In broad terms, HCI is a field of study that focuses on improving interactions between people and computers through the design of technology that satisfies users’ wants and needs. “HCI is a discipline founded at the intersection of several fields, including computer science, psychology and media studies, among others,” says Metaxa. “It’s incredibly broad as a subfield, encompassing everything from wearable haptic interfaces to analyses of political persuasion in social media.”

Located within the CIS department, the HCI Group supports research projects that cover a variety of topics spanning the development of new patterns of interaction with computers, refining the interfaces of existing applications, and understanding the effect that computers and their applications have on people.

“In my research, I explore the future of reading,” says Head. “As our computers get better at understanding the texts humans write, we can open the doors to the complex, everyday texts people need to understand. Could our reading interfaces help us understand our medical records? How about tricky math equations, or tangled source code? I explore how modern techniques from AI and program analysis can enhance reading experiences in these settings.”

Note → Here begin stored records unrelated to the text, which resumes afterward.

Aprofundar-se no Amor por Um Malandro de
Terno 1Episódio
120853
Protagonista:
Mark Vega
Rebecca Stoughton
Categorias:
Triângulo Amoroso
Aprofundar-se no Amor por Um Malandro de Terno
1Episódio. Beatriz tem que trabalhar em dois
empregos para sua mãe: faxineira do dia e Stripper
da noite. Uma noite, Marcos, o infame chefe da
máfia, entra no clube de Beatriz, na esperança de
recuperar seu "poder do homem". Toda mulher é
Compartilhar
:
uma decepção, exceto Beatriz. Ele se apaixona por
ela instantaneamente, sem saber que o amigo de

“In my research,” says Metaxa, “I develop and deploy methods for studying bias and representation in algorithmic content, focusing on high-stakes social settings like politics and employment, and especially on the experiences of marginalized people. This includes the identification of biases in existing systems, as well as the design of interventions and building of new systems that try to remedy those issues.”

In addition, the HCI Group offers a range of courses at the graduate and undergraduate levels, including “Introduction to HCI” and more specialized courses. For example, a graduate seminar titled “Algorithmic Justice” examines a growing body of work at the intersection of technology and social justice. A range of areas are included under this umbrella, including tech ethics, design justice and algorithmic fairness, as well as work on equity, bias, diversity and representation in computer science and other related disciplines.